梁永辭被摔在地上,他用力的試圖爬起來,但身上的傷口和連骨頭都在做疼的痛楚,讓他這個本來很簡單的動過做得非常困難。
吳緣走到梁永辭身前,蹲□,淺淺柔柔的笑道“剛才那個人吹笛子時,你明明可以在他招出蛇前殺了他,但卻沒有動手,你是指望他能殺了我?”
吳緣臉上的神情還是笑吟吟的,他抬起沒受傷的那只手,一個毫不留情的巴掌就狠狠甩下了。
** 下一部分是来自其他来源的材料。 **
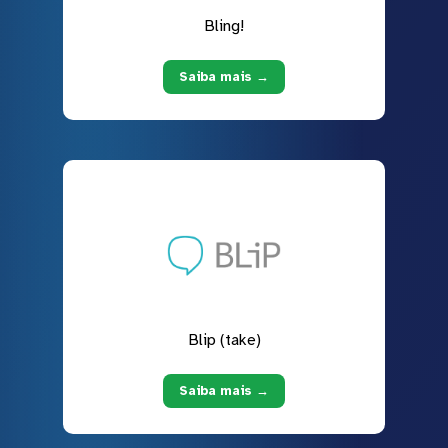
Bling!
Saiba mais →
Blip (take)
Saiba mais →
梁永辭被打得頭側了過去,隨后平靜的轉過頭,耳朵嗡嗡作響,嘴角帶著血,臉上清楚印出一個手掌印“求陛下寬恕。”
吳緣有些委屈的看著他的手,低低的說“打人巴掌好痛啊!幫我涂藥!”
梁永辭撐著滿是傷痕的身體,勉強爬了起來,拿出傷藥,然后給吳緣涂上,因為吳緣總是有事沒事折騰他一下,他大部分時間是重傷沒有小傷不斷,于是也就習慣了帶些藥在身上。
涼涼的藥粉涂上后,被吳緣的鱗片劃傷的手掌止血了,而打人打痛的那只手也沒那么痛了,但吳緣還是好委屈,跟情人耍賴般對梁永辭說“背我回去!”
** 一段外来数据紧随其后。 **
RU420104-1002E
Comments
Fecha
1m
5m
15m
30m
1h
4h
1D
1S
以梁永辭高大健壯的體格來說,要是平時的話,背吳緣這么個纖細的美麗少年,完全不算個事,但此刻他連自己站著走路都困難的情況下,要他背吳緣,就是很純粹的在惡意折磨他了。
梁永辭垂下眼簾,一如既往的溫順平靜,轉身背對著吳緣,單膝跪下“請陛下上來。”
吳緣笑得很開心,直接撲了上去。
梁永辭咬咬牙,費力的穩住了身體,然后站了起來,背著吳緣,一步一步的往回走。
走了不過百來米,梁永辭整個人肌肉緊繃吃力微微顫抖著,身上本就沒怎么包扎的傷口流血流得越加厲害了,他的視線也有些模糊了,汗水一點一點的從額頭滑下,流過傷口越加疼痛,落入眼中,讓本就模糊的世界更加看不清了。
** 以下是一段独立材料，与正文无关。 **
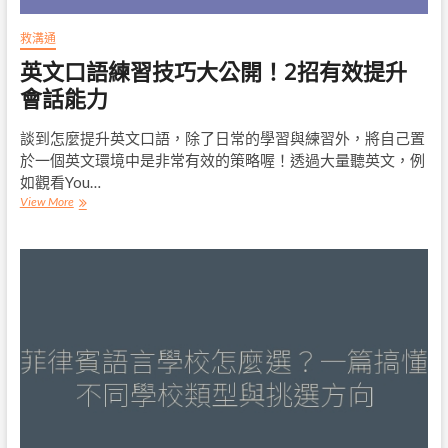
救溝通
英文口語練習技巧大公開！2招有效提升
會話能力
談到怎麼提升英文口語，除了日常的學習與練習外，將自己置
於一個英文環境中是非常有效的策略喔！透過大量聽英文，例
如觀看You…
英
View More
文
口
語
練
習
技
巧
大
公
開！
2
招
有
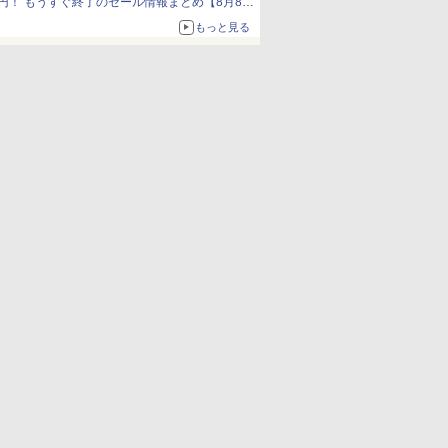
円！ もうすぐ終了のセール情報まとめ【8月8日
更新】
もっと見る
ニンテンドーeショップでは「大神 絶景版」が
67%オフで990円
吳緣纖長白皙的手搭在紹炎彬肩膀上,柔柔軟軟的漂亮手指直接插|入裂開的傷口中,劇烈的疼痛讓意識有些不清晰了的梁永辭猛地清醒了。
吳緣笑盈盈的在梁永辭耳邊低語道“你要敢把朕摔了,你知道下場的吧!”說話間,他的唇輕輕觸到梁永辭的耳垂,那姿態簡直像是在撒嬌挑|逗。
梁永辭咬緊牙,吃力的一步一步背著吳緣繼續向前走。
周圍路過的人對他們投來的視線,吳緣全不在乎,而梁永辭壓根就沒力氣去注意了。